WHAT IS EXPECTED: Copy every line from the data below in which the string "FINANCIALS" can be found.

DATA FOR PROCESSING:
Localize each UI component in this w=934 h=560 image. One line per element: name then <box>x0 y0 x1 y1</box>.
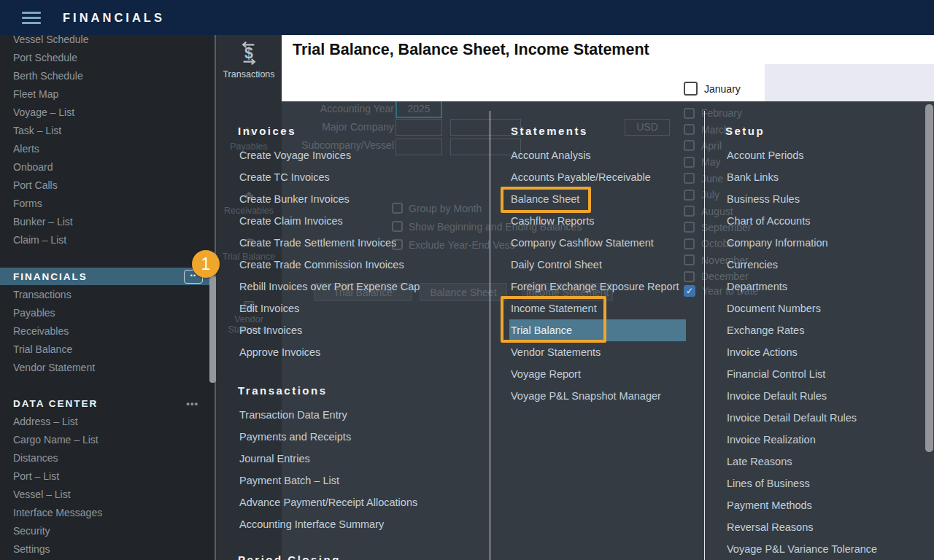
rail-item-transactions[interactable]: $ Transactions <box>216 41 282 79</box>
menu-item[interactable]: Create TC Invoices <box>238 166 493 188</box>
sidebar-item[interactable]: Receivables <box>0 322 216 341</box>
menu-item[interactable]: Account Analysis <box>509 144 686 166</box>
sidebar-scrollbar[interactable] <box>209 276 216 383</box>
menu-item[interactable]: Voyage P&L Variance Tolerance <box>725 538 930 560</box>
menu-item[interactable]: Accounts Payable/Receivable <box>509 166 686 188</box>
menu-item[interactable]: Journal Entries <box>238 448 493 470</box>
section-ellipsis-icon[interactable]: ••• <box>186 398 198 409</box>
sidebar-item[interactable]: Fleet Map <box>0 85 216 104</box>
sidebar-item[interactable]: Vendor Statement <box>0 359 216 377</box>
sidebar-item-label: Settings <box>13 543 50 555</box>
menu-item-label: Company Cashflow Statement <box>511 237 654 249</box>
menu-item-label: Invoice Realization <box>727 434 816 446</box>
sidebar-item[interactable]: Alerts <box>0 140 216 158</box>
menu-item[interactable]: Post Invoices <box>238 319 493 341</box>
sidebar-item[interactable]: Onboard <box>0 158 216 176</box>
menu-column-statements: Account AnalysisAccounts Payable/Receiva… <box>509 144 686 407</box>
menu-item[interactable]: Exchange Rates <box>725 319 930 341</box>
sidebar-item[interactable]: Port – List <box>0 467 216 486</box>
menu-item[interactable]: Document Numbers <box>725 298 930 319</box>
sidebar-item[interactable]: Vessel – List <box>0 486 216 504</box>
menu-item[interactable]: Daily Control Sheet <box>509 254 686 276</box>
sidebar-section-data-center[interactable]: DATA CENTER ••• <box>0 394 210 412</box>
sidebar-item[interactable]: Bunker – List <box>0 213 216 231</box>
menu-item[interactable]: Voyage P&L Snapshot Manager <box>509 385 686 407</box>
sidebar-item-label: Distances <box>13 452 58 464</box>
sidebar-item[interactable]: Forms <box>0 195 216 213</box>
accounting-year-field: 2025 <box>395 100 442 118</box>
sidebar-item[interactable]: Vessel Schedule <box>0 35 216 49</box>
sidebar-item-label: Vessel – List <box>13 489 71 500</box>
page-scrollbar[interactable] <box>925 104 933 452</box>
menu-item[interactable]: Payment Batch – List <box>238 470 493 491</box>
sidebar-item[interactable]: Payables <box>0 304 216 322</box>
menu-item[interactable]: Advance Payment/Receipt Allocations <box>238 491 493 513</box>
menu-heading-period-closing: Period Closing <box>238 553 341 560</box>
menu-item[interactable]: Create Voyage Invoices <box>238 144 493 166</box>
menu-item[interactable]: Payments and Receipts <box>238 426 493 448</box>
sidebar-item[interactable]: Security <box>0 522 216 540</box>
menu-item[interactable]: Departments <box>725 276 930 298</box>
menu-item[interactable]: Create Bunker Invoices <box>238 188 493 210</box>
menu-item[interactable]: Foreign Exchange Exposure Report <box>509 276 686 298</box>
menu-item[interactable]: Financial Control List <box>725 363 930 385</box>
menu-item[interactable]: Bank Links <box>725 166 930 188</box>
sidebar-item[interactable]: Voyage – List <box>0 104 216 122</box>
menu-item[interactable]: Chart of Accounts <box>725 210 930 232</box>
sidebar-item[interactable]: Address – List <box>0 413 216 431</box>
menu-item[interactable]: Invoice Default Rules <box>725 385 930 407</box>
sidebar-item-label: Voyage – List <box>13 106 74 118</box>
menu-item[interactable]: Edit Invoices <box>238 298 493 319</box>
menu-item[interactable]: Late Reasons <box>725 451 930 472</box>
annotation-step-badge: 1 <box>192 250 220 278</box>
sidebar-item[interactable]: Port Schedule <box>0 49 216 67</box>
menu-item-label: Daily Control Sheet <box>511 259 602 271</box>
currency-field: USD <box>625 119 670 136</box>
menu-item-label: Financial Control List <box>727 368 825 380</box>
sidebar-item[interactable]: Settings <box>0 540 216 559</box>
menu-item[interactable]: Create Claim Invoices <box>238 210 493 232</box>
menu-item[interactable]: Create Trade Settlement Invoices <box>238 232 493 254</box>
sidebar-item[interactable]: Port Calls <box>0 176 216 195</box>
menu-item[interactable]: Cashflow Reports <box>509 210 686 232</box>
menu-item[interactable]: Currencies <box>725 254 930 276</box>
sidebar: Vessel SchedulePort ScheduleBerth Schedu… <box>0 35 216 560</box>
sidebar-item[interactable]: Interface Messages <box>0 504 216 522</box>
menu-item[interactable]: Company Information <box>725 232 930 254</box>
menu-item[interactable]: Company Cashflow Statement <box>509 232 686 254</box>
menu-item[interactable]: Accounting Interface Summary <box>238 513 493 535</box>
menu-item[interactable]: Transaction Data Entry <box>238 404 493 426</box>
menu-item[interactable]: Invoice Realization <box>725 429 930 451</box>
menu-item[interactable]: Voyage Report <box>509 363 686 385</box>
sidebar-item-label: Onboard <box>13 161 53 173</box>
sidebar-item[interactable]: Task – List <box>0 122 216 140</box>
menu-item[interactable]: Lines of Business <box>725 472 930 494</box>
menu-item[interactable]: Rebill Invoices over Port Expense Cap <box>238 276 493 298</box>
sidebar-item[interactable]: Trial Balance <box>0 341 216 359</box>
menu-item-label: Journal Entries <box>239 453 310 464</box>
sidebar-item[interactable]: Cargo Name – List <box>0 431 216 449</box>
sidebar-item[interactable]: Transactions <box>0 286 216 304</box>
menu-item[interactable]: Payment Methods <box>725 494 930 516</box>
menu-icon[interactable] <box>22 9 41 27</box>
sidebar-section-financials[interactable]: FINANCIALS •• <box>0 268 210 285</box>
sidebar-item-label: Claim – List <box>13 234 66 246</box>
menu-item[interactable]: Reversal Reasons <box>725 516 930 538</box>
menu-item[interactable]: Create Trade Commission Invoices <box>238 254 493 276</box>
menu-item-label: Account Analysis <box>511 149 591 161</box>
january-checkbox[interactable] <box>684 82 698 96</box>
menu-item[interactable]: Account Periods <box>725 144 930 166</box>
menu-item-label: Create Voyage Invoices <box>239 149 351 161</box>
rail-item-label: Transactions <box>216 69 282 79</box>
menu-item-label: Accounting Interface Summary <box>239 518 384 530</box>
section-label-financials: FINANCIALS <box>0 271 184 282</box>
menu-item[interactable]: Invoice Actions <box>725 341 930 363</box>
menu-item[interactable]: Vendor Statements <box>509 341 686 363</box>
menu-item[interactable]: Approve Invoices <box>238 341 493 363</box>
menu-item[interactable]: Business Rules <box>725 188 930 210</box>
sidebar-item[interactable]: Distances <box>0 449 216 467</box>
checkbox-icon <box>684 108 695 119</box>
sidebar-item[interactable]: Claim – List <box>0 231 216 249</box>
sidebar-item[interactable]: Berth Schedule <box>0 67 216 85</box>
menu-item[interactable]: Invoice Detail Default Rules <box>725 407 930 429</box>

WORKED SOLUTION:
sidebar-section-financials[interactable]: FINANCIALS •• <box>0 268 210 285</box>
section-label-financials: FINANCIALS <box>0 271 184 282</box>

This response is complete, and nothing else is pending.